I stand in the tiny room, knowing I can not run from fear. Barely audible, but persistent with his strong will, he recognizes us but not where he is. Nurse Holly tells me he was previously disoriented but not medicated. I stand at a safe distance, avoiding eye contact. Slowly but surely, I grit my teeth and bear a wide smile, grinning from ear to ear. We leave on a quieter note. Carefully, I run my hands through my mother’s locks of hair in the elevator. It is thin but quite soft.

What to say, what to say?

Shut up, I think in the back of my mind as everyone else calls him a child. He was such a brat during his early years. A rebel, an orphan, vulnerable now. They continue their bantering in the car. We talk of other things, like Mormons and the "wrong religions." On another note, I inform them that there was a trailer bus parked in front of Sullivan at NYU the other night, with the words "Welcome Home" tattooed to the front of the hood. The people inside were hippy-like, long beards, long skirts and multiple wives? Can they persuade NYU students, one asks.

"No of course not, we're democrats." As if that reply made any sense at all!

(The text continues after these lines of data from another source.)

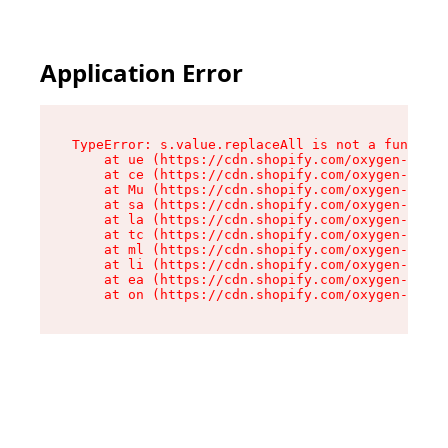
Application Error
TypeError: s.value.replaceAll is not a function

    at ue (https://cdn.shopify.com/oxygen-v2/33
    at ce (https://cdn.shopify.com/oxygen-v2/33
    at Mu (https://cdn.shopify.com/oxygen-v2/33
    at sa (https://cdn.shopify.com/oxygen-v2/33
    at la (https://cdn.shopify.com/oxygen-v2/33
    at tc (https://cdn.shopify.com/oxygen-v2/33
    at ml (https://cdn.shopify.com/oxygen-v2/33
    at li (https://cdn.shopify.com/oxygen-v2/33
    at ea (https://cdn.shopify.com/oxygen-v2/33
    at on (https://cdn.shopify.com/oxygen-v2/33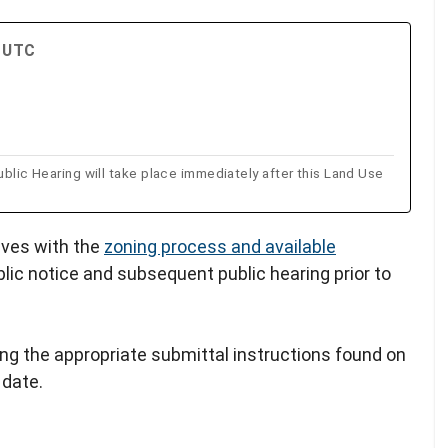
M UTC
 Hearing will take place immediately after this Land Use
lves with the
zoning process and available
blic notice and subsequent public hearing prior to
ing the appropriate submittal instructions found on
 date.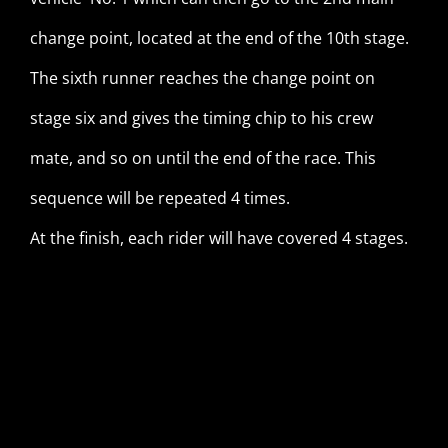
change point, located at the end of the 10th stage.
The sixth runner reaches the change point on
stage six and gives the timing chip to his crew
mate, and so on until the end of the race. This
sequence will be repeated 4 times.
At the finish, each rider will have covered 4 stages.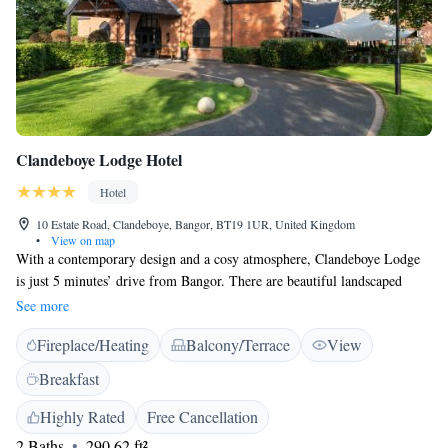
Clandeboye Lodge Hotel
Hotel
10 Estate Road, Clandeboye, Bangor, BT19 1UR, United Kingdom
•
View on map
With a contemporary design and a cosy atmosphere, Clandeboye Lodge
is just 5 minutes’ drive from Bangor. There are beautiful landscaped
sculpture gardens and the stylish rooms have free Wi-Fi. The 4-star
See more
rooms all have scenic views across the surrounding Clandeboye Estate.
Fireplace/Heating
Balcony/Terrace
View
Rooms also have an HD TV with Freeview channels. Set in extensive
grounds, with manicured lawns and designer sculptures, Clandeboye
Breakfast
Lodge also features the Coq & Bull brasserie. It has oak floors, iroko
tables and stylish design. The contemporary menu includes seasonal,
Highly Rated
Free Cancellation
locally sourced produce and an eclectic wine list. You can dine al fresco
2 Baths
290.62 ft²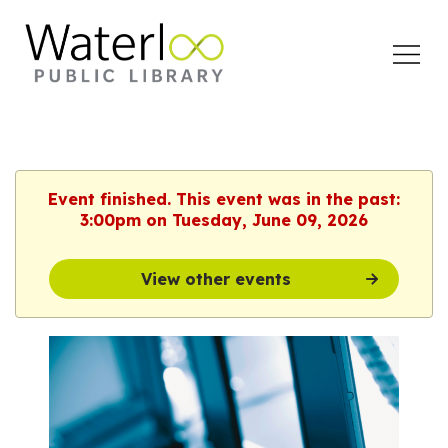
Open
Menu
Event finished. This event was in the past:
3:00pm on Tuesday, June 09, 2026
View other events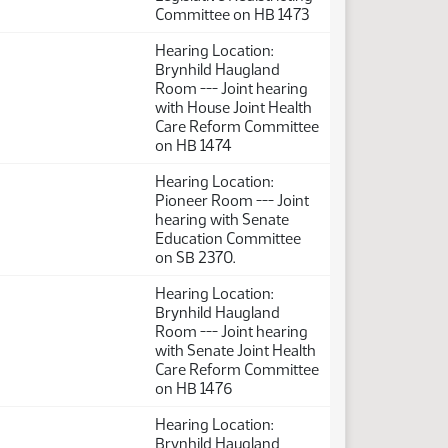
Committee on HB 1473
Hearing Location:
Brynhild Haugland
Room --- Joint hearing
with House Joint Health
Care Reform Committee
on HB 1474
Hearing Location:
Pioneer Room --- Joint
hearing with Senate
Education Committee
on SB 2370.
Hearing Location:
Brynhild Haugland
Room --- Joint hearing
with Senate Joint Health
Care Reform Committee
on HB 1476
Hearing Location:
Brynhild Haugland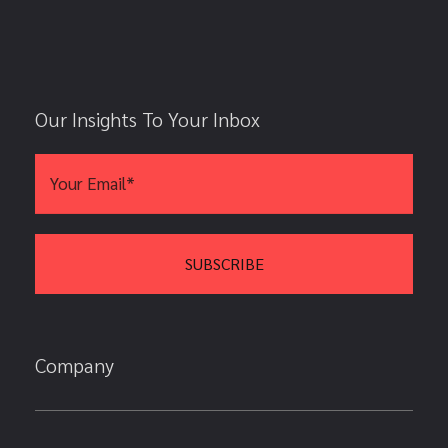
Our Insights To Your Inbox
Company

Then, talks of babies. In the beginning of October, after NY Cares day in Brooklyn, I heard a baby crying on the chute when we were already in the subway station of the G train. I called the cops on the payphone because I didn't want it to be another dumpster baby. The shrieks were pretty loud, coming from the sewer? Moving on...

We ride to the gleaming sunset with numbing thoughts and I glare at the greenery that reddens across the freeway, it deadens as it fades into the dark of night. It is absolutely beautiful.